In problem 11, use Newton's method to find a root or solution, accurate to 2 decimal places, of the given functions using the given starting points.

11. $f(x)=x-\cos (x)$ and $x_{0}=0.7$

In problems 13-15, use Newton's method to find all roots or solutions, accurate to 2 decimal places. It is helpful to examine a graph of the function to determine a "good" starting value $\mathrm{x}_{0}$.

13. $\frac{x}{x+3}=x^{2}-2$

15. $x=\sqrt[5]{3}$

17. Use Newton's method to devise an algorithm for approximating the cube root of a number  $A$.

19. The iterates of numbers using the Simple Chaotic Algorithm have a number of properties.

(a) Verify that the iterates of $\mathrm{x}=0$ are all equal to $\mathrm{0}$.

(b) Verify that if $\mathrm{x}=1 / 2,1 / 4,1 / 8$, and, in general, $1 / 2^{\mathrm{n}}$, then the nth iterate of $\mathrm{x}$ is 0 (and so are all of the iterates beyond the nth iterate).
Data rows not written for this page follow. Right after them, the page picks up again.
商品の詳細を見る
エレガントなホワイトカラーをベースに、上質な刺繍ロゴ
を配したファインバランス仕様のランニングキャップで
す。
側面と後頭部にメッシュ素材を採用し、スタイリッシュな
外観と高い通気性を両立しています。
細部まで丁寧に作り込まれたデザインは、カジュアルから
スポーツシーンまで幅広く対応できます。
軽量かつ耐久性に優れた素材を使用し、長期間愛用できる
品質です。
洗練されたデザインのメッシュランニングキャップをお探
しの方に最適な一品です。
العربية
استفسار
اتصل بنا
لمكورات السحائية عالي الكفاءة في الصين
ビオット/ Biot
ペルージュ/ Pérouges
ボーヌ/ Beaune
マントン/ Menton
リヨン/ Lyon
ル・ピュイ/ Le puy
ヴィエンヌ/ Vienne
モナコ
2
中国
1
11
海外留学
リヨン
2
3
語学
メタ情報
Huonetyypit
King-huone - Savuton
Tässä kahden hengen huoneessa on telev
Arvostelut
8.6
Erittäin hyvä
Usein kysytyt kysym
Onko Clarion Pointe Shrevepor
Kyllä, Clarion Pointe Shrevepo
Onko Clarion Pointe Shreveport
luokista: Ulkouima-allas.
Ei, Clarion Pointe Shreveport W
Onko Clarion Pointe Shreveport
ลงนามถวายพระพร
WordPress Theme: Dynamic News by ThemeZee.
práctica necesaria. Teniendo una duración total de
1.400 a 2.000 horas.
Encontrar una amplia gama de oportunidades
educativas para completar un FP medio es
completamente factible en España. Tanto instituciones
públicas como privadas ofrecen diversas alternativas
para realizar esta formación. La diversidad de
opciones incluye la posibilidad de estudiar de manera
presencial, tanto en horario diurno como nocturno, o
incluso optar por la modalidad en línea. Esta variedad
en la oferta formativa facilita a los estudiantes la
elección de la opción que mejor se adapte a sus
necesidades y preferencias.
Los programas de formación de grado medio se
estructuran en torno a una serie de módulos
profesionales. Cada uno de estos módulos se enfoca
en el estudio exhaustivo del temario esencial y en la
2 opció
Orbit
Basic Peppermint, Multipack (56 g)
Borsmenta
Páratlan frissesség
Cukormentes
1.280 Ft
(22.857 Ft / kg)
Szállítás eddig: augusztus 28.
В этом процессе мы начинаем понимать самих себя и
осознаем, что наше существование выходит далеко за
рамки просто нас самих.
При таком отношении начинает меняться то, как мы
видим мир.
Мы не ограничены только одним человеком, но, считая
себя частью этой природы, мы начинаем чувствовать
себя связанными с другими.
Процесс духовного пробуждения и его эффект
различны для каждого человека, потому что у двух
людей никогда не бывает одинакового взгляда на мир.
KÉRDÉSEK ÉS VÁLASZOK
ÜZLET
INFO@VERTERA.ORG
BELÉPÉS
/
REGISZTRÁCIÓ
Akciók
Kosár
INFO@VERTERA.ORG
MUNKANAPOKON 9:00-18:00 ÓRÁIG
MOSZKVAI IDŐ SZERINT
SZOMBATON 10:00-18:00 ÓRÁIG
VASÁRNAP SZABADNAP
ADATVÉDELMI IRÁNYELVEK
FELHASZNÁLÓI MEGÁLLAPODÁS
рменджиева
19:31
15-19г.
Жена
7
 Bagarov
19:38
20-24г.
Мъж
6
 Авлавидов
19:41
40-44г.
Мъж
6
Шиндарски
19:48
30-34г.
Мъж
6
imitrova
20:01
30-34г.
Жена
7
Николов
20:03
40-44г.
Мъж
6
21. $\mathrm{f}(\mathrm{x})=\left\{\begin{array}{ll}2 \mathrm{x} & \text { if } 0 \leq \mathrm{x} < 1 / 2 \\ 2-2 \mathrm{x} & \text { if } 1 / 2 \leq \mathrm{x} \leq 1\end{array} \quad\right.$ is called a "stretch and fold" function.

(a) Describe what $\mathrm{f}$ does to the points in the interval $[0,1]$.

(b) Examine and describe the behavior of the iterates of $2 / 3,2 / 5,2 / 7$, and $2 / 9$.

(c) Examine and describe the behavior of the iterates of $\mathrm{.10, \,.105}$, and $\mathrm{.11}$.

(d) Do the iterates of $\mathrm{f}$ lead to chaotic behavior?

Source: Dale Hoffman, https://s3.amazonaws.com/saylordotorg-resources/wwwresources/site/wp-content/uploads/2012/12/MA005-3.8-Newtons-Method.pdf
This work is licensed under a Creative Commons Attribution 3.0 License.

1. See Fig. 15

3. $x_{0}=1:$ a.      $x_{0}=5:$ b.

5. $\begin{aligned} &x_{0}=1: 1,2,1,2,1, \ldots \\ &x_{0}=5: x_{1} \text { is undefined since } f^{\prime}(5)=0 \end{aligned}$

7. If $\mathrm{f}$ is differentiable, then $\mathrm{f}^{\prime}\left(\mathrm{x}_{0}\right)=0$ and $\mathrm{x}_{1}=\mathrm{x}_{\mathrm{o}}-\frac{\mathrm{f}\left(\mathrm{x}_{\mathrm{o}}\right)}{\mathrm{f}^{\prime}\left(\mathrm{x}_{\mathrm{O}}\right)}$ is undefined.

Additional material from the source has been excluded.